La méthodologie du calcul de l'inflation est souvent remise en question. Le gouvernement, les économistes, et les ménages eux-mêmes parlent d'un décalage entre l'inflation mesurée et celle ressentie.
C'est presque devenu une tradition, pour notre gouvernement. A chaque fois qu'un indicateur économique publié contredit les anticipations et les chiffres avancés par le gouvernement, les déclarations officielles ne tardent pas à reprocher l'incapacité de ces indicateurs à refléter la réalité. Les exemples ne manquent pas. Mais, c'est l'indicateur relatif à l'inflation qui a souvent suscité une large polémique. Durant les deux premiers mois de l'année en cours, l'Institut National de la Statistique (INS), a publié des chiffres alarmants concernant l'inflation. L'Indice des Prix à la Consommation (IPC), indicateur officiel de l'inflation en Tunisie avoisinait en moyenne 5,4% durant les deux premiers mois de l'année 2012 (il est ainsi de l'ordre de 5,4% deux mois auparavant contre 5,7% durant le moi d'avril de l'année en cours). Il faut dire ainsi que l'année 2012 s'est manifestée dès le début par une inflation héritée de 2,7%.
Le gouvernement a vigoureusement contesté ces chiffres. Et il a vite réagi par le limogeage du directeur de l'INS, pour avoir diffusé des chiffres qui ne traduisent pas la physionomie des choses. On affirme ainsi que l'inflation perçue par les ménages tunisiens est de manière persistante inférieur à l'inflation mesurée. Ridha Saidi, ministre chargé des Dossiers économiques auprès du Chef du gouvernement, a même remis en cause des données d'inflations des deux premiers mois de l'année en cours ainsi que la méthodologie du calcul de l'IPC. Une chasse aux sorcières ou quoi exactement ? A-t-il vraiment raison ? La réponse à telle situation, venait de la part de la Banque Africaine de Développement (BAD) qui a recommandé à Vincent Castel, Coordinateur principal pour les programmes de la Tunisie au sein de la BAD et Kaouther Abderrahim, Consultante au sein des structures opérationnelles de l'Afrique du Nord, d'élaborer une étude intitulée « Inflation en Tunisie : entre perception et réalité dans un contexte de transition », que nous recommandons ainsi au Ministre Rida Saidi. (Elle est déjà disponible en ligne sur le site web de la BAD).

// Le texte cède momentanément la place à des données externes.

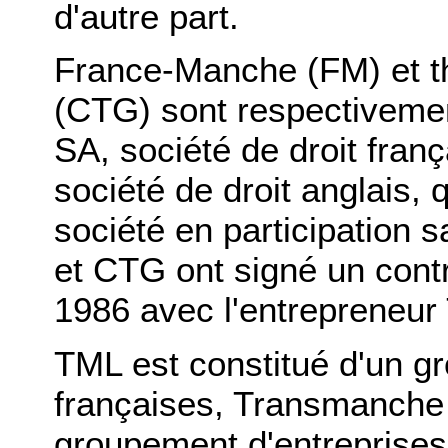
d'autre part.
France-Manche (FM) et t
(CTG) sont respectivement
SA, société de droit fran
société de droit anglais, 
société en participation 
et CTG ont signé un contr
1986 avec l'entrepreneu
TML est constitué d'un g
françaises, Transmanche 
groupement d'entreprises 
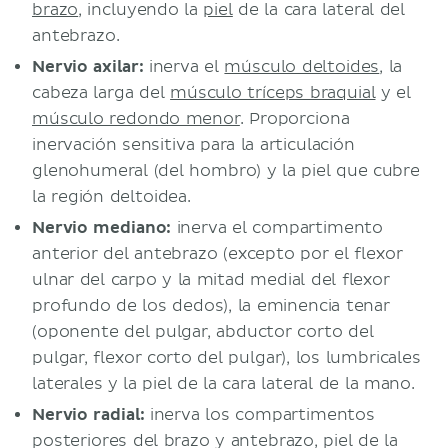
brazo
, incluyendo la
piel
de la cara lateral del
antebrazo.
Nervio axilar:
inerva el
músculo deltoides
, la
cabeza larga del
músculo tríceps braquial
y el
músculo redondo menor
. Proporciona
inervación sensitiva para la articulación
glenohumeral (del hombro) y la piel que cubre
la región deltoidea.
Nervio mediano:
inerva el compartimento
anterior del antebrazo (excepto por el flexor
ulnar del carpo y la mitad medial del flexor
profundo de los dedos), la eminencia tenar
(oponente del pulgar, abductor corto del
pulgar, flexor corto del pulgar), los lumbricales
laterales y la piel de la cara lateral de la mano.
Nervio radial:
inerva los compartimentos
posteriores del brazo y antebrazo, piel de la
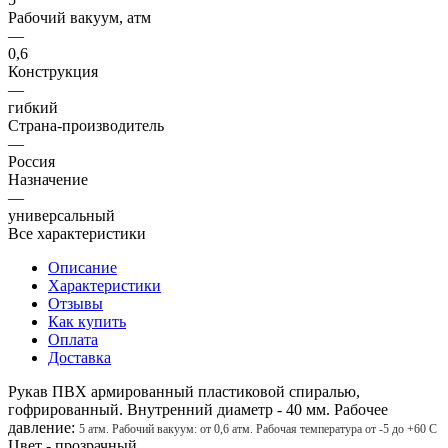
Рабочий вакуум, атм
—
0,6
Конструкция
—
гибкий
Страна-производитель
—
Россия
Назначение
—
универсальный
Все характеристики
Описание
Характеристики
Отзывы
Как купить
Оплата
Доставка
Рукав ПВХ армированный пластиковой спиралью,
гофрированный. Внутренний диаметр - 40 мм. Рабочее
давление:
5 атм. Рабочий вакуум: от 0,6 атм. Рабочая температура от -5 до +60 С
Цвет - прозрачный.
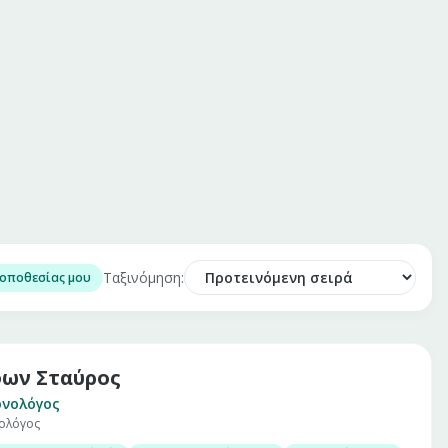
Ταξινόμηση:
τοποθεσίας μου
ων Σταύρος
ονολόγος
ολόγος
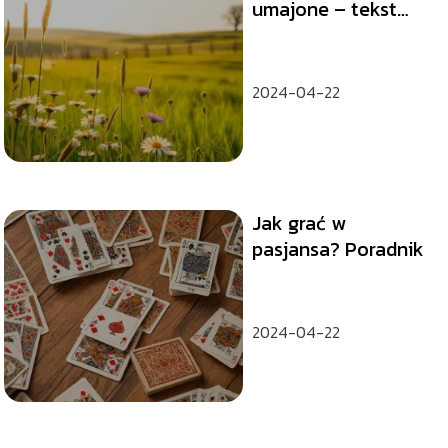
umajone – tekst
piosenki
2024-04-22
Jak grać w
pasjansa? Poradnik
2024-04-22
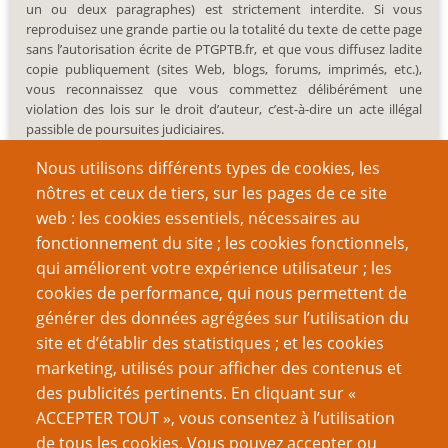
un ou deux paragraphes) est strictement interdite. Si vous
reproduisez une grande partie ou la totalité du texte de cette page
sans l’autorisation écrite de PTGPTB.fr, et que vous diffusez ladite
copie publiquement (sites Web, blogs, forums, imprimés, etc.),
vous reconnaissez que vous commettez délibérément une
violation des lois sur le droit d’auteur, c’est-à-dire un acte illégal
passible de poursuites judiciaires.
Nous utilisons différents types de cookies, les
nôtres et ceux de tiers, sur les pages de ce site
web : les cookies essentiels, nécessaires au
fonctionnement du site ; les cookies fonctionnels,
Recherche
qui améliorent votre expérience utilisateur ; les
cookies de performance, qui nous permettent de
générer des données agrégées sur l’utilisation du
site et d’établir des statistiques ; et les cookies
Nom d'utilisateur
marketing, utilisés pour afficher des contenus et
des publicités pertinents. En cliquant sur «
ACCEPTER TOUT », vous consentez à l’utilisation
Mot de passe
de tous les cookies. Vous pouvez accepter ou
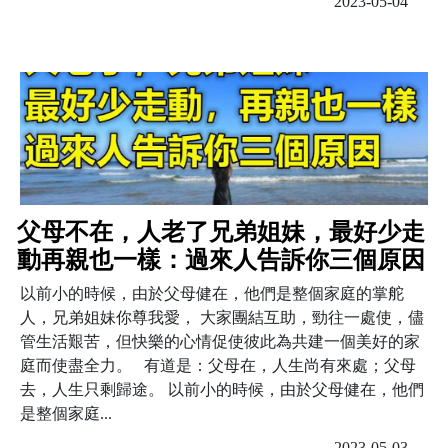
2023-05-04
父母不在，人老了兄弟姐妹，最好少走
動再親也一樣：過來人告訴你三個原因
以前小的時候，由於父母健在，他們是整個家庭的掌舵
人，兄弟姐妹你尊我愛， 大家團結互助，勁往一處使，儘
管生活艱苦，但快樂的心情促使彼此為共建一個美好的家
庭而使盡全力。 有道是：父母在，人生尚有來處；父母
去，人生只剩歸途。 以前小的時候，由於父母健在，他們
是整個家庭...
2023-05-03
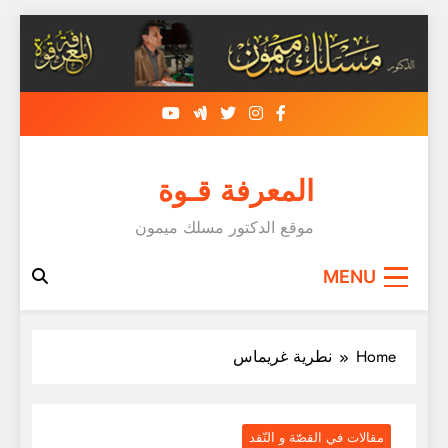
Skip
to
content
المعرفة قـوة
موقع الدكتور مسلك ميمون
MENU
Home
نطرية غريماس
مقالات في القصّة و النّقد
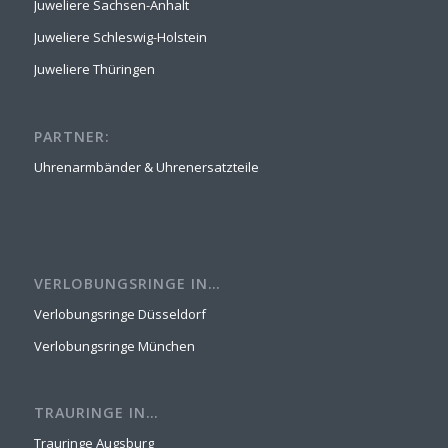
Juweliere Sachsen-Anhalt
Juweliere Schleswig-Holstein
Juweliere Thüringen
PARTNER:
Uhrenarmbänder & Uhrenersatzteile
VERLOBUNGSRINGE IN…
Verlobungsringe Düsseldorf
Verlobungsringe München
TRAURINGE IN…
Trauringe Augsburg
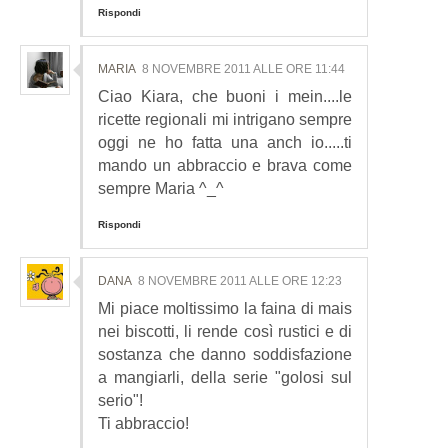
Rispondi
MARIA
8 NOVEMBRE 2011 ALLE ORE 11:44
Ciao Kiara, che buoni i mein....le
ricette regionali mi intrigano sempre
oggi ne ho fatta una anch io.....ti
mando un abbraccio e brava come
sempre Maria ^_^
Rispondi
DANA
8 NOVEMBRE 2011 ALLE ORE 12:23
Mi piace moltissimo la faina di mais
nei biscotti, li rende così rustici e di
sostanza che danno soddisfazione
a mangiarli, della serie "golosi sul
serio"!
Ti abbraccio!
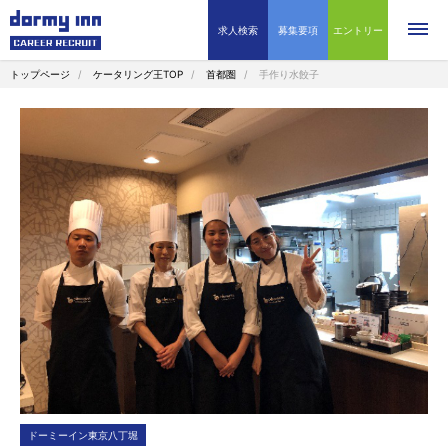
求人検索
募集要項
エントリー
トップページ
ケータリング王TOP
首都圏
手作り水餃子
ドーミーイン東京八丁堀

Méthodologie remise en question ?
Dans presque une dizaine de pages, les deux auteurs de l'étude ont essayé d'expliquer le phénomène d'inflation, sa méthodologie et surtout de « dégager si l'inflation est réelle sur quels biens ou services elle s'exerce et cherche à identifier les facteurs qui en sont à l'origine. Dès la lecture des premières pages de l'étude, on retient que « l'IPC tunisien a une représentativité relativement bonne tant du point de vue de la couverture géographique que du nombre de produits inclus dans le panier ». On précise ainsi qu'en 2010 l'échantillon des points de vente a été revu à la hausse en passant de 2 631 à 3 155 points de vente en 2010. « Ces points de vente se répartissent sur toutes les localités, chefs-lieux des gouvernorats, ainsi que les grandes agglomérations urbaines », indique-t-on dans l'étude. On précise encore qu'après sa révision, la liste des produits du panier de consommation a été élargie pour y dénombrer 101 produits répartis en 12 groupes. « Pour finir, l'institut national de la statistique (INS) a révisé l'année de base de l'indice des prix à la consommation familiale par l'adoption de l'année 2005 comme nouvelle année de base en remplacement à l'année 2000. La structure des pondérations a aussi été révisée en s'appuyant sur les résultats de l'enquête nationale sur la consommation des ménages de l'année 2005 », peut-on ainsi lire aussi dans l'étude. L'hypothèse de Ridha Saidi est-elle infirmée ?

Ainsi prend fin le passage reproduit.